A wide-ranging synthesis of the history of African influence on
the Americas.

In this kaleidoscopic narrative, Proenza-Coles (co-editor: Political
Power and Social Theory, Volume 19
, 2008), who has a dual doctorate in
sociology and history, tackles the long history of people of African descent in
the Western Hemisphere. “In an effort to convey how events and individuals
connect to larger historical forces—colonialism, revolution, republicanism, and
nation building—the chapters proceed chronologically and endeavor to provide a
pan-American vantage point.” In that, she succeeds, and her argument is clear
and cogent: Far from being mere victims or objects of historical change,
Americans of African origin have been central to the country’s history and
served as active agents in pushing for their freedom and the freedom of others.
She is especially solid in her discussion of the era of slavery and its impact
on not only the region, but the larger world, and she uses separate sections to
provide the capsule biographies of a wide sample of important individuals who
shaped American life. Drawn from a sizable range of secondary sources, the book
is something of a mixture—not quite scholarly tome, not quite popular history,
not quite reference work—but Proenza-Coles writes clearly, her mining of her
sources is impressive, and her argument is lucid.
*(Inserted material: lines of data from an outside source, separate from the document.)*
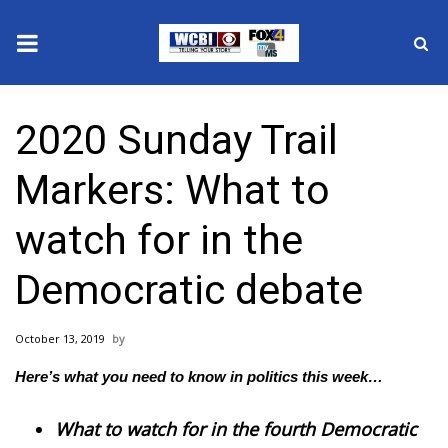
News
2020 Sunday Trail
2025 Municipal Elections
Markers: What to
Crime
watch for in the
Local News
Democratic debate
National/World News
October 13, 2019
MidMorning with WCBI
Here’s what you need to know in politics this week…
Sunrise & Midday Guests
What to watch for in the fourth Democratic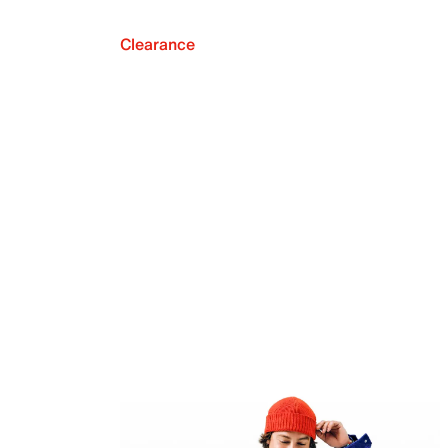
Clearance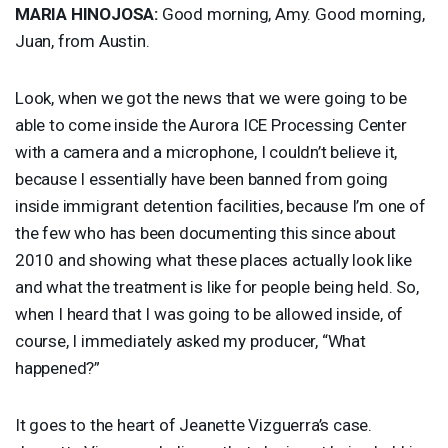
MARIA
HINOJOSA
:
Good morning, Amy. Good morning,
Juan, from Austin.
Look, when we got the news that we were going to be
able to come inside the Aurora
ICE
Processing Center
with a camera and a microphone, I couldn’t believe it,
because I essentially have been banned from going
inside immigrant detention facilities, because I’m one of
the few who has been documenting this since about
2010 and showing what these places actually look like
and what the treatment is like for people being held. So,
when I heard that I was going to be allowed inside, of
course, I immediately asked my producer, “What
happened?”
It goes to the heart of Jeanette Vizguerra’s case.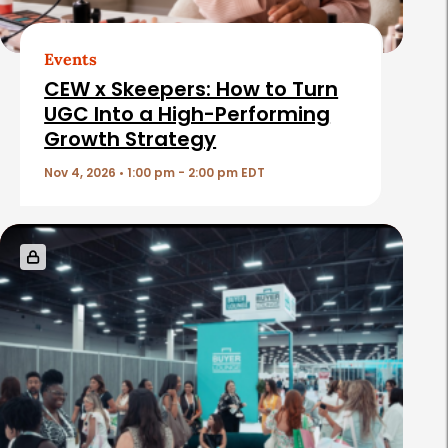
r
t
Events
i
CEW x Skeepers: How to Turn
c
UGC Into a High-Performing
Growth Strategy
l
e
Nov 4, 2026 • 1:00 pm - 2:00 pm EDT
s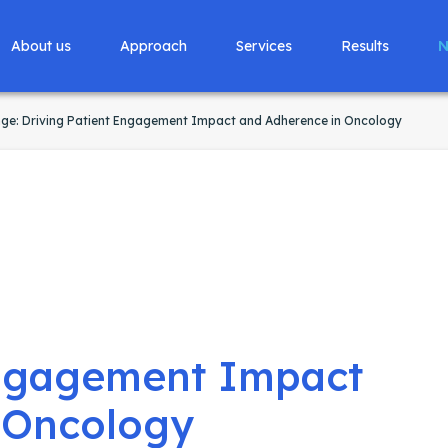
About us
Approach
Services
Results
N
nge: Driving Patient Engagement Impact and Adherence in Oncology
Engagement Impact
 Oncology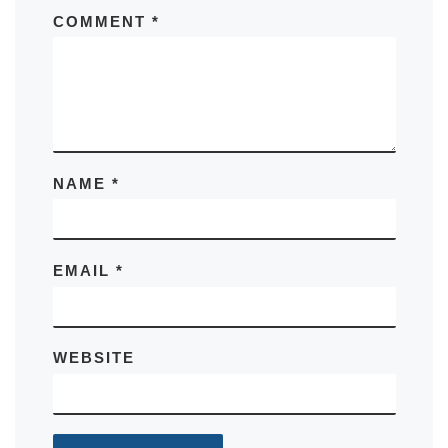
COMMENT
*
NAME
*
EMAIL
*
WEBSITE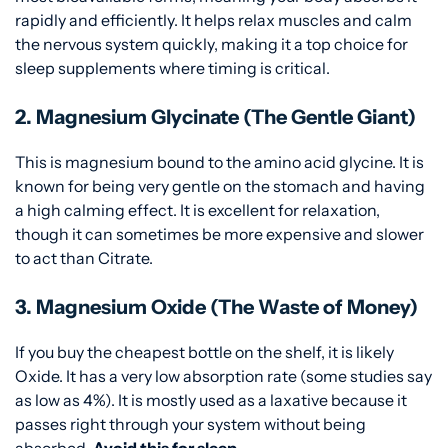
rapidly and efficiently. It helps relax muscles and calm
the nervous system quickly, making it a top choice for
sleep supplements where timing is critical.
2. Magnesium Glycinate (The Gentle Giant)
This is magnesium bound to the amino acid glycine. It is
known for being very gentle on the stomach and having
a high calming effect. It is excellent for relaxation,
though it can sometimes be more expensive and slower
to act than Citrate.
3. Magnesium Oxide (The Waste of Money)
If you buy the cheapest bottle on the shelf, it is likely
Oxide. It has a very low absorption rate (some studies say
as low as 4%). It is mostly used as a laxative because it
passes right through your system without being
absorbed.
Avoid this for sleep.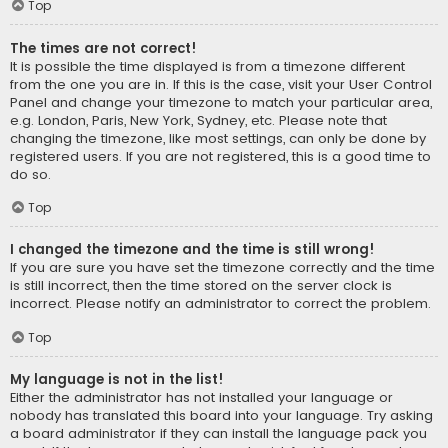
Top
The times are not correct!
It is possible the time displayed is from a timezone different
from the one you are in. If this is the case, visit your User Control
Panel and change your timezone to match your particular area,
e.g. London, Paris, New York, Sydney, etc. Please note that
changing the timezone, like most settings, can only be done by
registered users. If you are not registered, this is a good time to
do so.
Top
I changed the timezone and the time is still wrong!
If you are sure you have set the timezone correctly and the time
is still incorrect, then the time stored on the server clock is
incorrect. Please notify an administrator to correct the problem.
Top
My language is not in the list!
Either the administrator has not installed your language or
nobody has translated this board into your language. Try asking
a board administrator if they can install the language pack you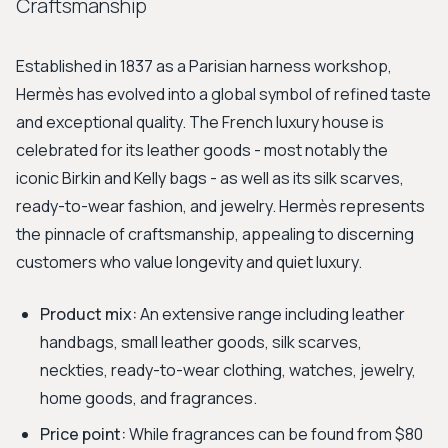
Craftsmanship
Established in 1837 as a Parisian harness workshop,
Hermès has evolved into a global symbol of refined taste
and exceptional quality. The French luxury house is
celebrated for its leather goods - most notably the
iconic Birkin and Kelly bags - as well as its silk scarves,
ready-to-wear fashion, and jewelry. Hermès represents
the pinnacle of craftsmanship, appealing to discerning
customers who value longevity and quiet luxury.
Product mix:
An extensive range including leather
handbags, small leather goods, silk scarves,
neckties, ready-to-wear clothing, watches, jewelry,
home goods, and fragrances.
Price point:
While fragrances can be found from $80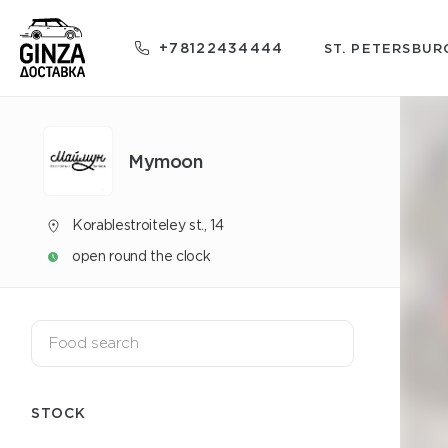
+78122434444
ST. PETERSBUR
Mуmoon
Korablestroiteley st., 14
open round the clock
STOCK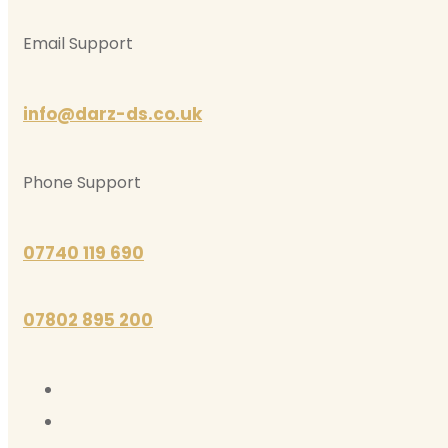
Email Support
info@darz-ds.co.uk
Phone Support
07740 119 690
07802 895 200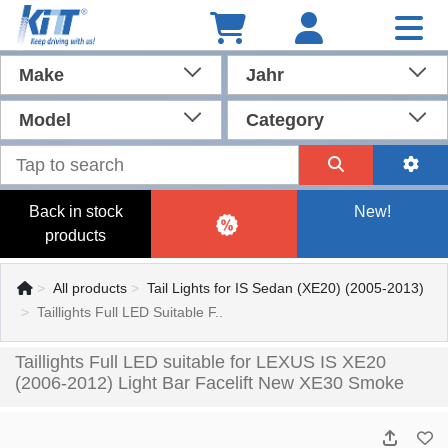
Make
Jahr
Model
Category
Back in stock
New!
products
All products
Tail Lights for IS Sedan (XE20) (2005-2013)
Taillights Full LED Suitable F..
Taillights Full LED suitable for LEXUS IS XE20
(2006-2012) Light Bar Facelift New XE30 Smoke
She is much stronger on the
centuries prior to the Civil War than on the 20th century and beyond. While the
timelines that cap each chapter are helpful in keeping track of the many events
and milestones she discusses, the endnotes at the ends of the chapters would
work better as either footnotes or endnotes at the back
of the book. Nonetheless, this is a useful history to supplement existing works
on the African experience in the Americas. Acclaimed Civil War historian Edward
L. Ayers provides the foreword.

Passionate history with a clear point of view.